Le concept de « bio art » est couramment associé aux œuvres de manipulation du code génétique créées à la fin des années 1990 et au début des années 2000, comme le lapin fluorescent d'Eduardo Kac ou l'oreille de Stelarc implantée dans son bras. En revanche, les conservateurs de "Symbiontes : les artistes contemporains et la biosphère" ont organisé une exposition mettant en vedette 14 artistes bio modernes qui explorent au-delà de la manipulation de code et s'efforcent d'établir des relations mutuelles et respectueuses avec des agents non humains.
Les œuvres exposées dans les trois galeries du MIT List Visual Arts Center dépeignent diverses formes de symbiose, telles que le mutualisme, le commensalisme et le parasitisme. "Plantas autofotosintéticas" de Gilberto Esparza incarne une interaction mutuellement bénéfique entre les humains et les organismes non humains. Cette installation comprend des tours de piles à combustible microbiennes qui contiennent un mélange d'eau de bassin et d'eaux usées, et un aquarium suspendu. Les bactéries Geobacter présentes dans l'eau du bassin purifient les eaux usées en attirant les électrons des particules de déchets, ce qui produit également des étincelles de lumière. La plante tentaculaire de l'aquarium utilise cette lumière pour la photosynthèse.
Passant à autre chose, "Memory (Study #2)" de Candice Lin est une masse blanche de champignons à crinière de lion poussant dans un récipient en céramique rouge. L'artiste réutilise les déchets humains, en particulier l'urine, pour faciliter la croissance des plantes, sans aucune barrière protectrice. Ainsi, tout au long de l'exposition, les membres du personnel recueillent leur urine et vaporisent le champignon avec les échantillons distillés. Ce champignon est connu pour améliorer la mémoire lorsqu'il est consommé. L'utilisation de l'urine commune est une référence aux travaux antérieurs de l'artiste qui utilisent ce fluide corporel comme métaphore de l'inconfort et du potentiel collectifs.
Les sculptures de Nour Mobarak présentent des ballons de plage en vinyle transformés en incubateurs pour les champignons à queue de dinde, incarnant une interprétation pittoresque mais limitée du commensalisme. Cependant, le thème de l'exposition invite à réfléchir : la symbiose n'est-elle possible qu'entre êtres vivants ? Les objets détournés pourraient-ils également profiter aux organismes et contribuer à leur bien-être ? Kiyan Williams présente un concept plus développé avec Ruins of Empire II, où ils défient l'exploitation parasitaire de la main-d'œuvre noire par l'Amérique. À l'aide de mycélium blanc, Williams recrée le visage de la statue de la liberté qui couronne le dôme du Capitole à Washington, DC On sait que le Capitole a été construit principalement par des esclaves et qu'un esclave a joué un rôle crucial dans la conception de la statue.

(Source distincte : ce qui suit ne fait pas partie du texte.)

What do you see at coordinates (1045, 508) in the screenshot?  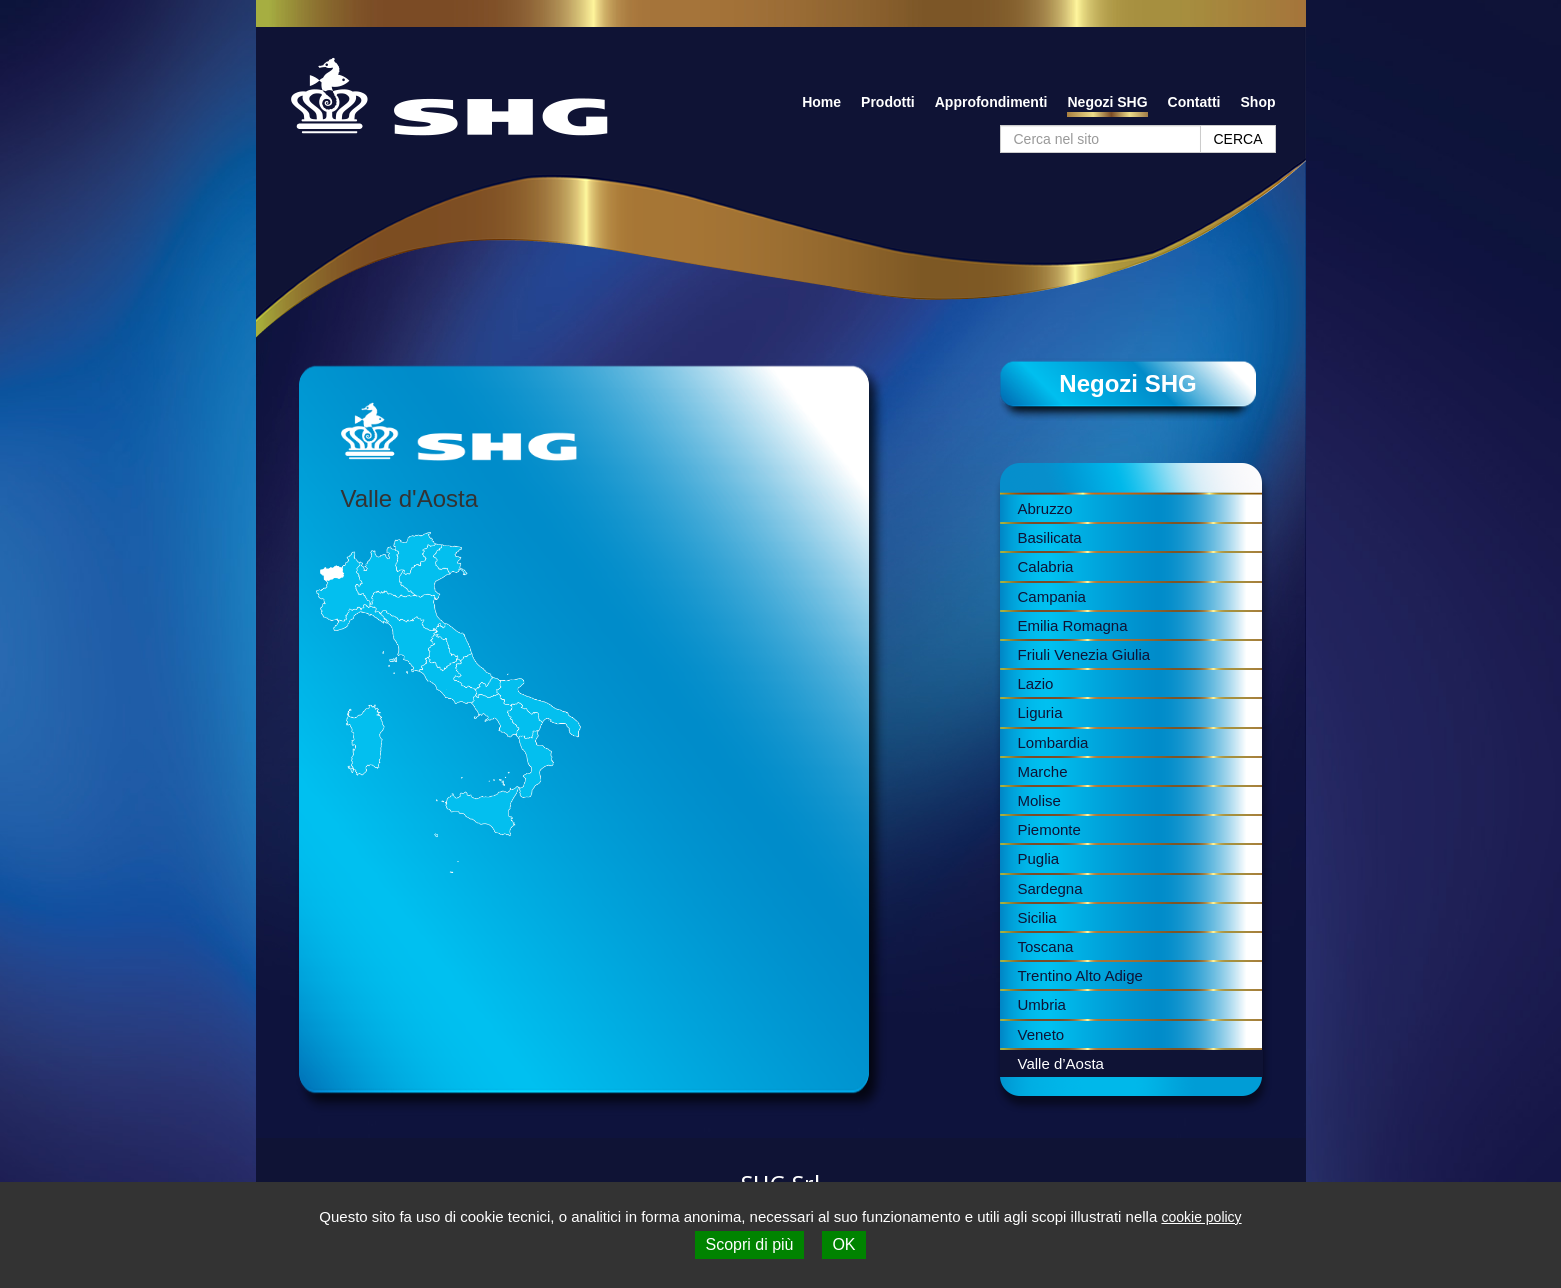 I see `Abruzzo` at bounding box center [1045, 508].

Plusieurs pièces de l'exposition explorent les frontières des relations symbiotiques, soit en les élargissant, soit en les perturbant. She Has No Mouth de Pamela Rosenkranz présente un monticule circulaire de sable rose visuellement frappant, qui fait allusion à la litière pour chat, un transmetteur commun de l'infection parasitaire toxoplasmose. Chez les rats, ce parasite déclenche une excitation sexuelle en réponse à l'odeur des chats, entraînant leur propre mort et facilitant la reproduction du parasite. En étendant ce phénomène interspécifique aux humains, l'exposition oblige le personnel de la galerie à maintenir l'odeur de Calvin Klein Obsession for Men (qui comprend une version synthétique d'une phéromone de mammifère ressemblant à un chat) autour de l'œuvre, créant une atmosphère de phéromones et de désir confus.

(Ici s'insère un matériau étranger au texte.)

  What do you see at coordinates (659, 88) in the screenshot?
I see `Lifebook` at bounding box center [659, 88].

L'exposition "Symbiontes" ne se concentre pas uniquement sur les aspects techniques de l'art bio, mais explore également les implications de ces œuvres sur le travail et l'efficacité. Par des interactions simples mais significatives entre les œuvres et le personnel du musée, un théâtre de maintenance est créé, soulignant notre rôle au sein du système. Ce travail peut sembler insignifiant par rapport aux avancées scientifiques nécessaires aux améliorations environnementales ou agricoles, mais il sert à nous rappeler notre place au sein du système et potentiellement à nous éveiller aux tâches à venir. Ainsi, l'art présenté dans "Symbiontes", aussi modeste ou absurde soit-il, peut servir de catalyseur de changement, perturbant notre complaisance et incitant à l'action.
En fin de compte, dans cette vaste exposition, certaines œuvres d'art éclairent la nature complexe de la coexistence, tandis que d'autres sont aux prises avec les enjeux élevés du progrès biomédical.